4. There are two possible results of the conversation that Jesus describes. The first is the desired outcome. “If he listens to you, you have gained your brother.” If he “listens to you” means that he has “heard” you not merely with his ears but with his heart, that he agrees with your assessment, and that he asks for your forgiveness. The result is that you “have gained your brother,” that is, you are reconciled to one another. The Lord desires that His family be a family of loving unity. Of course, the other side of your brother’s repentance is your willingness to forgive him. It’s no coincidence that the parable that follows these steps of discipline is the parable of the unforgiving servant (vv. 21–35). The basic story is that a man was forgiven a great debt (think $1 million) but failed to forgive a puny debt (think $10). The key words are spoken by the king who forgave the original debt. “Should not you have had mercy on your fellow servant, as I had mercy on you?” (v. 33). As Paul wrote to the Ephesians, “Be kind to one another, tenderhearted, forgiving one another, as God in Christ forgave you” (Eph. 4:32). When we go to someone, we should go expecting success and be ready to forgive.
We are told about the second outcome in Matthew 18:16. “But if he does not listen, take one or two others with you, that every charge may be established by the evidence of two or three witnesses.” Notice that Jesus doesn’t say, “If he does not listen, drop it.” No, our Lord’s desire is for the purity and peace of the church, and the following verses describe the ongoing process.
Finally, the preceding context is very important for understanding the big picture of what is happening in verse 15. These verses have come to be known as the parable of the lost sheep (vv. 10–14). When one sheep strays, the good shepherd leaves the ninety-nine to seek the one who went astray.
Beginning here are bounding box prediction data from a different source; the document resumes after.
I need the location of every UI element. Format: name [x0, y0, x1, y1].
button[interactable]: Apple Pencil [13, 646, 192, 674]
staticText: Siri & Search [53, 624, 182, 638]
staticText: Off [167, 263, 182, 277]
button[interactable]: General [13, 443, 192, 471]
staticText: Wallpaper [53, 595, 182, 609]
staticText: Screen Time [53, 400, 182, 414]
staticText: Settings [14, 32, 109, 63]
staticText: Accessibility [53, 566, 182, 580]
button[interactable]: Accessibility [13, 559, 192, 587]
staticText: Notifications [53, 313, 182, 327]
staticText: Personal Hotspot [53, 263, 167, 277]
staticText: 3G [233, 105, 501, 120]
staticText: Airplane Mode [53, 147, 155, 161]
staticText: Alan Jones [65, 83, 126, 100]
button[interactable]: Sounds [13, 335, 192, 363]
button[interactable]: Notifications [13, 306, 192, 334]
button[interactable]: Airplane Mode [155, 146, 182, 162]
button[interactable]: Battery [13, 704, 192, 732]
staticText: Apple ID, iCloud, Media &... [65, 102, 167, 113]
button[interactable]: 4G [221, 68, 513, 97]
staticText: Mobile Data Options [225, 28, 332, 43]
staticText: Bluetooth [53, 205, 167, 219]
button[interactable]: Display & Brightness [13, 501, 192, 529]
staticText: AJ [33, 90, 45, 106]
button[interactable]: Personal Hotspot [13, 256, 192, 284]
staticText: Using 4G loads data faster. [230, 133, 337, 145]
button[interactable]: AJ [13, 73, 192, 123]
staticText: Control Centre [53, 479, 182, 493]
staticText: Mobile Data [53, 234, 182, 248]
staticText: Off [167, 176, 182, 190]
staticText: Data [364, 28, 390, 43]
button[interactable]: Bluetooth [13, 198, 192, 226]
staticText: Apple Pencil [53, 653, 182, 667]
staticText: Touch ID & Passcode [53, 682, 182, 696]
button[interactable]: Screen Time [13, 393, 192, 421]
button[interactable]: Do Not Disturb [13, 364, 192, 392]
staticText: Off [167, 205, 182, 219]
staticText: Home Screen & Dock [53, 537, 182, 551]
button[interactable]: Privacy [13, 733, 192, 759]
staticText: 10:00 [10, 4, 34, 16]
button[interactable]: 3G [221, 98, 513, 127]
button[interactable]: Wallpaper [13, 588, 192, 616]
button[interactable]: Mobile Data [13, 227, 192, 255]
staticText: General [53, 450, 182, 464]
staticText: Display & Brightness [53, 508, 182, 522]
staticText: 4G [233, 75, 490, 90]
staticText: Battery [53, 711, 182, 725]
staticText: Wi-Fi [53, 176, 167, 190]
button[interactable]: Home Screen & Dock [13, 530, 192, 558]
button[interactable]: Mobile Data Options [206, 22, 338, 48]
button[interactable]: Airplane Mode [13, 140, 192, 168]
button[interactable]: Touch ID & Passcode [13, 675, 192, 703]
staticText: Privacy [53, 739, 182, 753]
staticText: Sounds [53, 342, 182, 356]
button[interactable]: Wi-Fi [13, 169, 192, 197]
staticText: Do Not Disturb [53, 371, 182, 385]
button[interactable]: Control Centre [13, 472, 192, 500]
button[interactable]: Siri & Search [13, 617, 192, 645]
In providing the immediate context, Jesus is showing us that seeking the stray is what He does all the time, and this is how we are involved. As always, the Scriptures expand the perspective of our relationships to include the Lord’s view. After all, if the person has sinned against you, he has also sinned against the Lord. The ultimate goal is not just reconciliation with you, but your brother’s reconciliation with the Lord. If you think someone has sinned against you, please don’t sit and seethe; go and speak to him.